Hofesh Shechter per Romaeuropa con 'Grand Finale'

16 ottobre 2018 | 15.19
LETTURA: 4 minuti

Il regista e coreografo Hofesh Shechter in scena con la sua compagnia, al Teatro Olimpico per Romaeuropa Festival, con lo spettacolo 'Gran Finale'
Il regista e coreografo Hofesh Shechter in scena con la sua compagnia, al Teatro Olimpico per Romaeuropa Festival, con lo spettacolo 'Gran Finale'

''Confesso di non temere l'immigrazione. In fondo anch'io sono nato in Israele, ma vivo a Londra con la mia famiglia e il mio 'status' è quello di immigrato. Si tratta di un fenomeno, per quanto difficile, a mio avviso, ancora gestibile. Le mie paure sono legate ai conflitti in atto. Cominciano e sembrano non terminare mai. E soprattutto trasformano gli esseri umani. Ritornano ai loro istinti, alle loro pulsioni primordiali, anche violente, lontani da ogni forma di raziocinio''. E' quanto ha dichiarato all'Adnkronos, il coreografo e regista Hofesh Shechter, che domani debutta al Teatro Olimpico per Romaeuropa Festival, in prima nazionale con 'Gran Finale' (FOTO).

Spettacolo comico, cupo e meraviglioso. Evoca un mondo in caduta libera, una sorta di apocalisse della contemporaneità, pieno di energia anarchica, di violenza per esorcizzare i demoni del nostro tempi. Si replica sino al 19 ottobre. ''Il titolo rimanda al 'gran finale' di un balletto dell'800. L'eccesso, lo sfarzo, la magnificenza - ha spiegato Hofesh Shechter- Creazioni legate ad un modo di vedere e intendere la danza classica, nata all'interno della corte, per espresso volere di principi e sovrani''.

''Eppure dietro quell'apparenza, dietro quel fasto si nascondevano violenze e atrocità, lo sfruttamento coloniale. Una bellezza di superficie - ha aggiunto - ineccepibile dal punto di vista estetico, frutto di un dolore atavico''. Nulla contro la danza classica, naturalmente per Hohesh Shecter, che ha confessato di essere stato un pessimo allievo da bambino. ''Forse perché cercavo qualcosa d'altro - ha spiegato - Era un universo che non mi apparteneva. Nessuna seduzione, nessuna lusinga''.

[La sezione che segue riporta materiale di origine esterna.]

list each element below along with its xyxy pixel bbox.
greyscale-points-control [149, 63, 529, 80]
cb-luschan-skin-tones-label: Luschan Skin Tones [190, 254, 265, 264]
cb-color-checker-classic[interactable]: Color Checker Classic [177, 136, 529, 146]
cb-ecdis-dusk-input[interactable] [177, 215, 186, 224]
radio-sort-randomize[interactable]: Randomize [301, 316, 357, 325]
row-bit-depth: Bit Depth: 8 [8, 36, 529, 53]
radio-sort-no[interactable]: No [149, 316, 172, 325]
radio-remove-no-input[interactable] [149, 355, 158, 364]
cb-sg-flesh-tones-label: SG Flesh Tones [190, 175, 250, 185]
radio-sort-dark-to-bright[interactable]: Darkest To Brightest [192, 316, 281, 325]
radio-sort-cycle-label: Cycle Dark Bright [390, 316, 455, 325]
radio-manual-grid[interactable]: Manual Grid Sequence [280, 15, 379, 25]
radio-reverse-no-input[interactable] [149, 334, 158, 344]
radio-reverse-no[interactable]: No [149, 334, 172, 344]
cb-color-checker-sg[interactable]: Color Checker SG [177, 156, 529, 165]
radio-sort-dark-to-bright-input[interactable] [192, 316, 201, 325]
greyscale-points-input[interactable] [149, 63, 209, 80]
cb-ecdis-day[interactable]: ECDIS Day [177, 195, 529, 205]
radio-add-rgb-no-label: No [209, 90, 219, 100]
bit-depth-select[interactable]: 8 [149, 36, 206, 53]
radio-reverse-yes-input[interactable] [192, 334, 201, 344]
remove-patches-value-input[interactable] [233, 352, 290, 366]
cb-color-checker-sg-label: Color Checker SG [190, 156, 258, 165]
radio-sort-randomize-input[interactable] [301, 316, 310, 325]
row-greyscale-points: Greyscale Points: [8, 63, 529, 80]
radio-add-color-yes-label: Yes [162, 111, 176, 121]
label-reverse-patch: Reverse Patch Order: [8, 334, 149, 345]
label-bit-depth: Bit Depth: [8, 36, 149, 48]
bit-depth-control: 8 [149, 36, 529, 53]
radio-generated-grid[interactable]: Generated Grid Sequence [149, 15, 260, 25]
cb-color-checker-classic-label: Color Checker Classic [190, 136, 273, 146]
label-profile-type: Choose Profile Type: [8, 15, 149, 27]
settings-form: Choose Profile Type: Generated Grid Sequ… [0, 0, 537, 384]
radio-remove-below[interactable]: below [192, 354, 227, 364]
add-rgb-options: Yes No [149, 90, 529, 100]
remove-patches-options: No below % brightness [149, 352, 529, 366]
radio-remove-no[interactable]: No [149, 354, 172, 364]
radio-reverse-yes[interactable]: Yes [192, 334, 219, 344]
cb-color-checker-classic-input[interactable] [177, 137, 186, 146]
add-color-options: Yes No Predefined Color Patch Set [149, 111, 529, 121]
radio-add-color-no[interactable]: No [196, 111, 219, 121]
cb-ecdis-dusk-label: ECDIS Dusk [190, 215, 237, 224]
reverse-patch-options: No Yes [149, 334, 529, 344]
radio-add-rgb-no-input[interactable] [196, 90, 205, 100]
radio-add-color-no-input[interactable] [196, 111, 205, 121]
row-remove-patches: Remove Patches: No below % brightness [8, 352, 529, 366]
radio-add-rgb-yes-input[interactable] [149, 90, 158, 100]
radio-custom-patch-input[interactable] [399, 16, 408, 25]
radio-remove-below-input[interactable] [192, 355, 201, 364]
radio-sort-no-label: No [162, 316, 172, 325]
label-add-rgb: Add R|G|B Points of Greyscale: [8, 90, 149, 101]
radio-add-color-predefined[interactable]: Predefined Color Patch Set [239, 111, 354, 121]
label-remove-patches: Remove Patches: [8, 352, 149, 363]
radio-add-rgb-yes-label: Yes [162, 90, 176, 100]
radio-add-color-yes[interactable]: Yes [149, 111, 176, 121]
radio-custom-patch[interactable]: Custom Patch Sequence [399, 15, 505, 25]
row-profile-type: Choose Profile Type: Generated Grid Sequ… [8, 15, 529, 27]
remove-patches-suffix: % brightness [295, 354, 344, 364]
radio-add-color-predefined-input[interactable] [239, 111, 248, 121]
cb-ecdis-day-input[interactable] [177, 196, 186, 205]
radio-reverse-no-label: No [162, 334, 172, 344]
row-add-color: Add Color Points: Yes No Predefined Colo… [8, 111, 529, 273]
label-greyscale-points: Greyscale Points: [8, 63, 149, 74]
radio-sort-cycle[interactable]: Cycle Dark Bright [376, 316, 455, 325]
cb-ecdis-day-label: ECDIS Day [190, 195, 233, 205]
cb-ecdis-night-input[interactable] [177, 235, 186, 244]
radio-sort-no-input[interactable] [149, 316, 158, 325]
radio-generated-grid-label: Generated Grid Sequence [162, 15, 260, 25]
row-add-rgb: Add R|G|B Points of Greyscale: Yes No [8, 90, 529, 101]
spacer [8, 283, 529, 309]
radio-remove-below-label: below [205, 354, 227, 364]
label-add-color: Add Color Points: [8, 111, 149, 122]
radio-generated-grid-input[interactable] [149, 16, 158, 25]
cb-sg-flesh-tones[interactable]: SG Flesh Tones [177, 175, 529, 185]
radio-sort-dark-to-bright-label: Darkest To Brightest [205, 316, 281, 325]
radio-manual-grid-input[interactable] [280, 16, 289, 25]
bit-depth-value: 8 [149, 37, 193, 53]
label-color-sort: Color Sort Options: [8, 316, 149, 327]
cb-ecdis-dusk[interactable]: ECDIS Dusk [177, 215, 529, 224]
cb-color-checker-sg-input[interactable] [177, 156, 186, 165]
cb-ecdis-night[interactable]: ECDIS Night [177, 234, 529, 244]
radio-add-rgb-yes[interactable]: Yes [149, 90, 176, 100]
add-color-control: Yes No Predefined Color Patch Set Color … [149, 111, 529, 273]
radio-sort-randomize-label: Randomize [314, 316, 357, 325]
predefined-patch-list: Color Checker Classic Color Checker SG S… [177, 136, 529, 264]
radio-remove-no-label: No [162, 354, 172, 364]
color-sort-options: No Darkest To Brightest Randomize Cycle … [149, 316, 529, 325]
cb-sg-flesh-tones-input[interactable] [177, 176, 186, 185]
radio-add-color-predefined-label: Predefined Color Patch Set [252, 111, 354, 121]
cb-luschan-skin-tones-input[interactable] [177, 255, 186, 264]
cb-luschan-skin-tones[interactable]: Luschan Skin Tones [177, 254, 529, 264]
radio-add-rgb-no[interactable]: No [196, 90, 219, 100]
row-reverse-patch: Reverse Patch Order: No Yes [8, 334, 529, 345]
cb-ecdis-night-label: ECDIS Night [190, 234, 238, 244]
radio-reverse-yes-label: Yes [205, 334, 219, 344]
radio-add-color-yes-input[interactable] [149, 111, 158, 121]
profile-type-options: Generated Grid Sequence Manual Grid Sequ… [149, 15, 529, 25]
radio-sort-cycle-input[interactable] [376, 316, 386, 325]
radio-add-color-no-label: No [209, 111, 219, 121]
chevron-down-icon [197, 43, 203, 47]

''Il contemporaneo, a mio avviso - ha proseguito - è un'espressione più libera, rispetto al classico, un 'genere' ancora in parte sconosciuto, sempre in evoluzione. Anche se dei danzatori classici - ha spiegato ancora - ammiro la tecnica e la loro preparazione". Dieci danzatori in scena, per il 'Grand Finale' di Hofesh Shechter accompagnati da un gruppo di musicisti live. Forza, bellezza, dinamismo. ''Sembra quasi che il mondo stia scivolando verso la sua fine... - ha detto - Un grande, immenso caos che genera panico e confusione. Come se tutto stia andando fuori controllo''.

"Ed è quello che voglio rappresentare sul palco con i miei interpreti - ha dichiarato Shechter, 'cresciuto' alla scuola della Batsheva Dance Company - Non solo l'asperità di alcune immagini, nei miei lavori c'è anche un'energia propulsiva e combattiva, mai remissiva dinanzi alla vita''. Regista e coreografo, ma anche musicista, Hofesh Shechter fa parte di quella genia di straordinari artisti nati, cresciuti in Israele e poi emigrati nel mondo (Ohad Naharin, Sharon Eyal, Gai Behah, questi ultimi recentemente applauditi a Romaeuropa Festival).

Una generazione di artisti con un peso specifico internazionale. ''Non penso sia legato al nostro dna, alla genetica -ha risposto scherzando- E' pur vero che quando si vive in territori dove l'esistenza è continuamente minacciata si sviluppa un punto di vista e una 'resistenza' diversa rispetto, per esempio, a quei popoli che abitano in contesti di apparente armonia. Spesso - ha proseguito - la conflittualità si trasforma in terreno fertile per l'espressione artistica e la creatività''.